Bash that JSON (with jq) — Librato Blog

Bash that JSON (with jq)



jq-json

The notion of SaaS can be confounding to operations people; I say this as an operations person myself. Faith just doesn't come naturally to us, so it's not always easy to entrust this or that bit of infrastructure to a software-as-a-service vendor. I think it's fair to say, however, that increasing numbers of us are arriving at the realization that our personal ability to splice an rj45 cable or install MySQL is not the factor that makes our products or services better than those of our competitors. As our self-awareness broadens -- as we allow ourselves to recognize which of our contributions translate to competitive advantages -- we naturally begin to want to optimize our workload for those activities.

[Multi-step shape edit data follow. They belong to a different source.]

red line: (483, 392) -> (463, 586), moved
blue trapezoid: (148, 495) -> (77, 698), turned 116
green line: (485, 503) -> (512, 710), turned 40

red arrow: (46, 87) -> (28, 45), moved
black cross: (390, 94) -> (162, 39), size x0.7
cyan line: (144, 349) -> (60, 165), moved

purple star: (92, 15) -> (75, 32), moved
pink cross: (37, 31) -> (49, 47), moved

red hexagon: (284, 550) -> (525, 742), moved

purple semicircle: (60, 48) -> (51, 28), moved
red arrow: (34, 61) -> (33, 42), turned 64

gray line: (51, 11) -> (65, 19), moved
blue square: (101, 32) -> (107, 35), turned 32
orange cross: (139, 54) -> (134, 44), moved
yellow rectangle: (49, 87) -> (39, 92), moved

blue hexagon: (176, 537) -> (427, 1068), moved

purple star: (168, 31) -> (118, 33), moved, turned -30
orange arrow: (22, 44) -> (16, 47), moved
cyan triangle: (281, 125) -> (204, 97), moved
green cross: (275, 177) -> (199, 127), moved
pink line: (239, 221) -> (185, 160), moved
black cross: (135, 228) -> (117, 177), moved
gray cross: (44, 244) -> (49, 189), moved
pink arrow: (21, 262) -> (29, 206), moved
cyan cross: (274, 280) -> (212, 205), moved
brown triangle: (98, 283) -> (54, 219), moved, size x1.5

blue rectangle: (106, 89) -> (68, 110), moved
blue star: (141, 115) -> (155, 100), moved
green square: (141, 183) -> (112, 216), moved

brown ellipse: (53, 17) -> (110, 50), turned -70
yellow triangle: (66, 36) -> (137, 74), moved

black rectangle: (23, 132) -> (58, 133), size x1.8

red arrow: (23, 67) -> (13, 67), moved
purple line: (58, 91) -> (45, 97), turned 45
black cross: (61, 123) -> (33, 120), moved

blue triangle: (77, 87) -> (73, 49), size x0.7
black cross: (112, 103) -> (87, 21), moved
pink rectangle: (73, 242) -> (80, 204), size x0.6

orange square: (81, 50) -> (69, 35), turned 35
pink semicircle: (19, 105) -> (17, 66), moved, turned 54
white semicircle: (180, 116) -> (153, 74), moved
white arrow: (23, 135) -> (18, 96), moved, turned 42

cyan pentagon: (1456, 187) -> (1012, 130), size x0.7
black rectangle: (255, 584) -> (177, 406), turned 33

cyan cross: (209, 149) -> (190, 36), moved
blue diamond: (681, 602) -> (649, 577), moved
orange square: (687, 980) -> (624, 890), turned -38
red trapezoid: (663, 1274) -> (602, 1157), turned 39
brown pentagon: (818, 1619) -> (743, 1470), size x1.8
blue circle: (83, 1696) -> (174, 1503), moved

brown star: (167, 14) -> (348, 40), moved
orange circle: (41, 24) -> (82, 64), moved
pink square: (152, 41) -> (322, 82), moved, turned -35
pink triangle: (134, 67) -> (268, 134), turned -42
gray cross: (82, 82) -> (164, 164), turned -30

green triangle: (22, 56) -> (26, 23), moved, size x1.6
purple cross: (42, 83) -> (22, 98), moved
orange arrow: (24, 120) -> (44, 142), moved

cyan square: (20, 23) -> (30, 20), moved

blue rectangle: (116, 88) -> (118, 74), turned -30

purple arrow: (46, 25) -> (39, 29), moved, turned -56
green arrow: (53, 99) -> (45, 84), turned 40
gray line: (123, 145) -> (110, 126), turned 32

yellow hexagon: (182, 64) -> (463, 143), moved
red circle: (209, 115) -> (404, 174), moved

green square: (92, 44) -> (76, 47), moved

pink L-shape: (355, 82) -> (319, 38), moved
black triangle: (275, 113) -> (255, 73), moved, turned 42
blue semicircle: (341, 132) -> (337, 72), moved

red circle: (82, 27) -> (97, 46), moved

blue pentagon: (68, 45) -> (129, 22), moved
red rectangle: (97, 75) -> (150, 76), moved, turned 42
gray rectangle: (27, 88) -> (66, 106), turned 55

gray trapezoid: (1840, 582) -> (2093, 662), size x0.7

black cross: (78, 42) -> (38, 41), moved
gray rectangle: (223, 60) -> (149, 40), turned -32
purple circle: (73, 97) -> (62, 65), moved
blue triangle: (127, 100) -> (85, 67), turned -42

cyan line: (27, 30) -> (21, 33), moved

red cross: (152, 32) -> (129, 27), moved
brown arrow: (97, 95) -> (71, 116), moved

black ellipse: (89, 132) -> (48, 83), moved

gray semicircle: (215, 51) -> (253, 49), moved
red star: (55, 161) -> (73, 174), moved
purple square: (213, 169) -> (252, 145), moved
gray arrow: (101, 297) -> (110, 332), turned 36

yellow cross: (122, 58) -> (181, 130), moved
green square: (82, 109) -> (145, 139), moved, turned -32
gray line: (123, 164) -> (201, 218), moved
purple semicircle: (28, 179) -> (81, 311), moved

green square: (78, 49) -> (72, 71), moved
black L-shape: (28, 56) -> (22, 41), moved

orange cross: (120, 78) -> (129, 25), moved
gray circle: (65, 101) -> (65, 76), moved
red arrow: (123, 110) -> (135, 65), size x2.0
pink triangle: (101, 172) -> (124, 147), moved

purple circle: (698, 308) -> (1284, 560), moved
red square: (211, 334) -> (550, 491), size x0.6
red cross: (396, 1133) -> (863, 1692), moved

Self-awareness helps us identify the activities we shouldn't waste time on, those bits of infrastructure we can allow ourselves to offload to a SaaS. And as that transition happens -- as we feed pieces of our infrastructure to the SaaS monster -- our interfaces change from shell-tools to APIs. 

Shell is a fantastic lowest-common-denominator automation language for working with the venerable shell-tools we all grew up with. Yes, it's ugly and utilitarian. Yes, it lacks basic features found in every "serious" programming language. And yes, it's sometimes unwisely brought to bear for problems it is ill-equipped to solve. But, it's always there for you, this handy little force multiplier, making it quick and easy to glue together lonely little tools, transforming them into reusable solutions that save time and headaches.

As more of the things I rely on every day move to SaaS, I find that I spend less time gluing together shell-tools, and more time glueing together APIs. However, glueing together APIs requires working with JSON. Parsing it, extracting it, transforming it; the JSON is everywhere -- ubiquitous. Unavoidable. And shell just hasn't had a very good answer for the question of JSON.

Until, that is, jq.

Introducing jq

jq is a fast, lightweight, flexible, CLI JSON processor. jq stream-processes JSON like awk stream processes text. jq, coupled with cURL, has me writing shell to glue together Web APIs, which is pretty great. It helped me write shellbrato, a shell library for the Librato API, as well as myriad other little tools that I use day to day for things like looking up PRs assigned to me via GitHub APIs and resolving AWS Instance tags to IPs via the AWS API.

Let's try out jq together by using it to inspect a big unknown blob of JSON. The following command will grab a JSON blob that represents the open issues in the public Docker GitHub repository, and store it in a shell variable named foo:

foo=$(curl 'https://gist.githubusercontent.com/djosephsen/a1a290366b569c5b98e9/raw/c0d01a18e16ba7c75d31a9893dd7fa1b8486a963/docker_issues')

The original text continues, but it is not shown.